Zippy and the Married Worker

Zippy suggests married men should get a higher wage. Of course, whenever Zippy says, you can be sure he doesn't mind using the government to acheive his ends. Unfortunately, it's the very government that forced businesses not to do what he believes is right.
Employment as an institution which treats a father of five as a fungible productivity unit equivalent to a bachelor, or a single woman, or even a wife and mother, is a deliberate institutionalization of inhumanity. Deliberate institutionalization of inhumanity is a moral evil, so the institutionalization of equal pay for equal work is immoral.
Obviously, any institutionalizing going on here comes from the government.
Now, in a free labor market employers look for a variety of qualities in their prospective hires. They want high productivity, and believe it or not married men provide the most stable chunk of it. The young and single are capable of great paroxsyms of glory, but then they burn out, or call in Monday due to a hangover. Married men, especially those with a real wife- you know the kind that actually care about what used to be called woman's work- are much more dependable because they are really part of a team in which the first fruits of division of labor are already evident.

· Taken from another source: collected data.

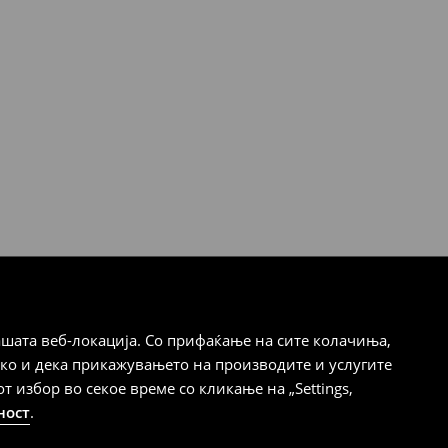
шата веб-локација. Со прифаќање на сите колачиња,
ако и дека прикажувањето на производите и услугите
избор во секое време со кликање на „Settings,
ност
.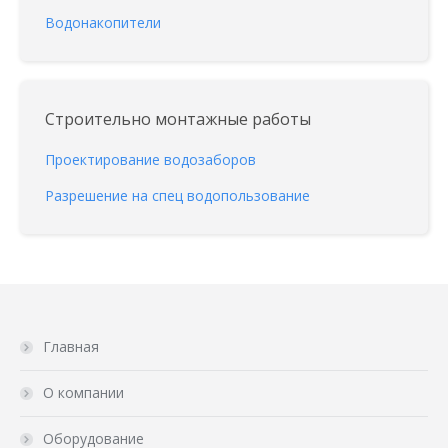
Водонакопители
Строительно монтажные работы
Проектирование водозаборов
Разрешение на спец водопользование
Главная
О компании
Оборудование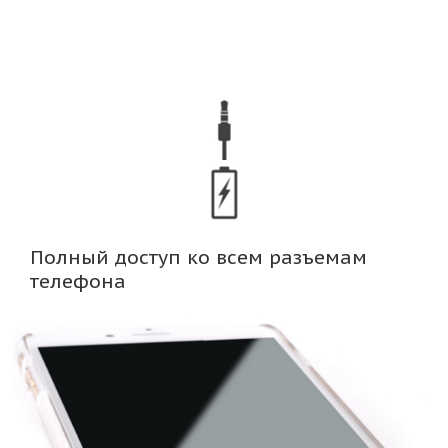
Полный доступ ко всем разъемам
телефона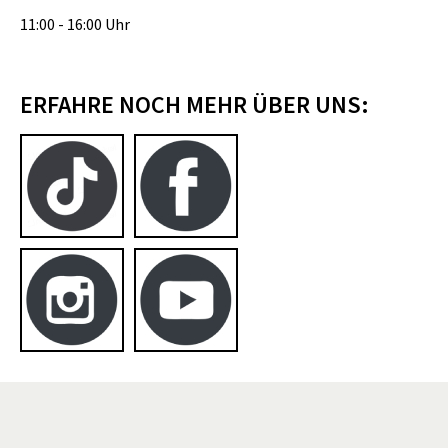
11:00 - 16:00 Uhr
ERFAHRE NOCH MEHR ÜBER UNS: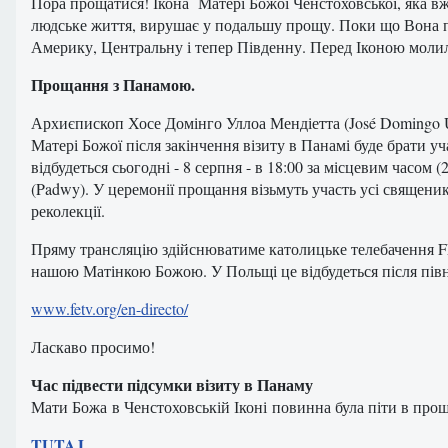
Пора прощатися! Ікона Матері Божої Ченстоховської, яка в
людське життя, вирушає у подальшу прощу. Поки що Вона пр
Америку, Центральну і тепер Південну. Перед Іконою моли
Прощання з Панамою.
Архиєпископ Хосе Домінго Уллоа Мендіетта (José Domingo U
Матері Божої після закінчення візиту в Панамі буде брати уч
відбудеться сьогодні - 8 серпня - в 18:00 за місцевим часом
(Padwy). У церемонії прощання візьмуть участь усі священик
реколекції.
Пряму трансляцію здійснюватиме католицьке телебачення FE
нашою Матінкою Божою. У Польщі це відбудеться після півно
www.fetv.org/en-directo/
Ласкаво просимо!
Час
підвести
підсумки
візиту
в
Панаму
Мати Божа
в
Ченстоховській Іконі
повинна
була
піти в прощ
TUTAJ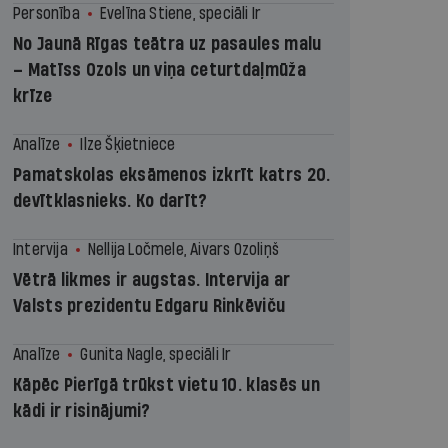
Personība
Evelīna Stiene, speciāli Ir
No Jaunā Rīgas teātra uz pasaules malu
– Matīss Ozols un viņa ceturtdaļmūža
krīze
Analīze
Ilze Šķietniece
Pamatskolas eksāmenos izkrīt katrs 20.
devītklasnieks. Ko darīt?
Intervija
Nellija Ločmele, Aivars Ozoliņš
Vētrā likmes ir augstas. Intervija ar
Valsts prezidentu Edgaru Rinkēviču
Analīze
Gunita Nagle, speciāli Ir
Kāpēc Pierīgā trūkst vietu 10. klasēs un
kādi ir risinājumi?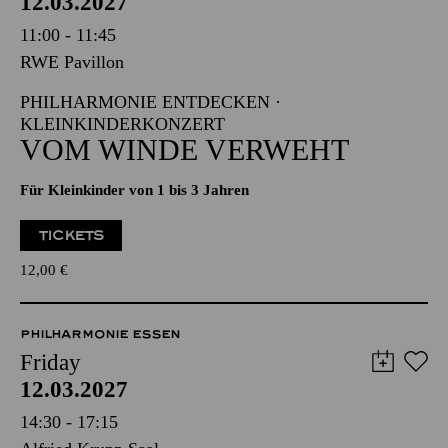
12.03.2027
11:00 - 11:45
RWE Pavillon
PHILHARMONIE ENTDECKEN ·
KLEINKINDERKONZERT
VOM WINDE VERWEHT
Für Kleinkinder von 1 bis 3 Jahren
TICKETS
12,00
€
PHILHARMONIE ESSEN
Friday
12.03.2027
14:30 - 17:15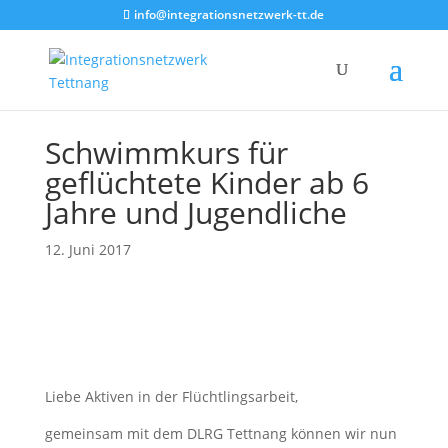
info@integrationsnetzwerk-tt.de
Schwimmkurs für
geflüchtete Kinder ab 6
Jahre und Jugendliche
12. Juni 2017
Liebe Aktiven in der Flüchtlingsarbeit,
gemeinsam mit dem DLRG Tettnang können wir nun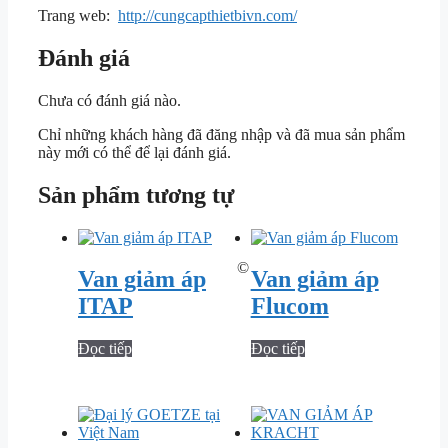
Trang web:
http://cungcapthietbivn.com/
Đánh giá
Chưa có đánh giá nào.
Chỉ những khách hàng đã đăng nhập và đã mua sản phẩm
này mới có thể để lại đánh giá.
Sản phẩm tương tự
©
Van giảm áp
Van giảm áp
ITAP
Flucom
Đọc tiếp
Đọc tiếp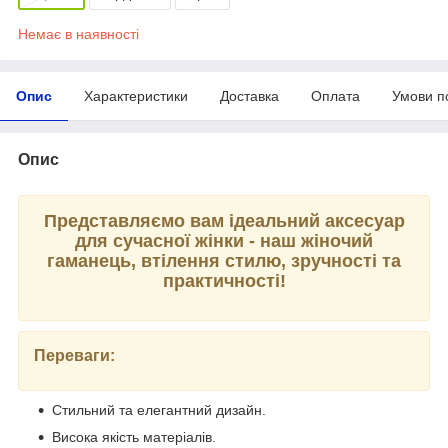
Немає в наявності
Опис
Характеристики
Доставка
Оплата
Умови п
Опис
Представляємо вам ідеальний аксесуар
для сучасної жінки - наш жіночий
гаманець, втілення стилю, зручності та
практичності!
Переваги:
Стильний та елегантний дизайн.
Висока якість матеріалів.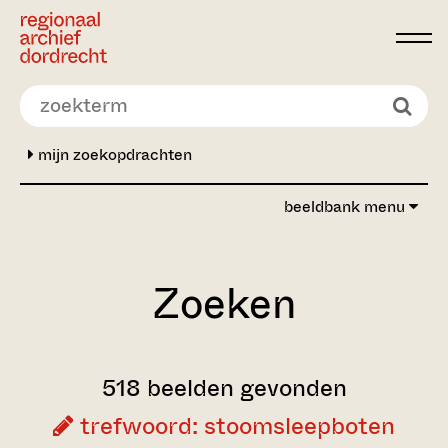
Ga direct naar de inhoud
mijn zoekopdrachten
beeldbank menu
Zoeken
518 beelden gevonden
trefwoord: stoomsleepboten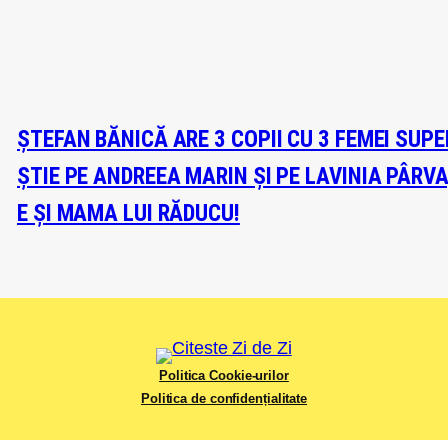
ȘTEFAN BĂNICĂ ARE 3 COPII CU 3 FEMEI SUP
ȘTIE PE ANDREEA MARIN ȘI PE LAVINIA PÂRV
E ȘI MAMA LUI RĂDUCU!
Politica Cookie-urilor
Politica de confidențialitate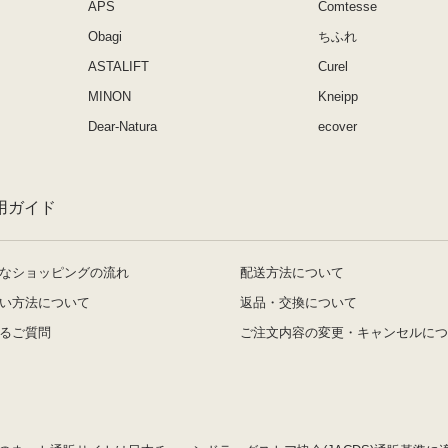
APS
Comtesse
Obagi
ちふれ
ASTALIFT
Curel
MINON
Kneipp
Dear-Natura
ecover
用ガイド
なショッピングの流れ
配送方法について
い方法について
返品・交換について
るご質問
ご注文内容の変更・キャンセルにつ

Todays corporation/state devalues family in favor of people devoted to the larger body. It's not a healthy situation at all, but I think this came out of the political realm as people began to realize the implication of enfranchising everyone to vote. Those in the political industry now have more power, each voter has less. As a result, voting becomes little more than a popularity contest.
Similarly, I see the same language used around working that people use about voting. Working means taking a chunk of your time and making it available to someone else. The term wage-slave may be a little blunt, but it's not wrong. Instead we hear work being described as a "fulfilling career" or some other such nonsense.
It's only in such a coercive state that such folly can be passed off as a good thing.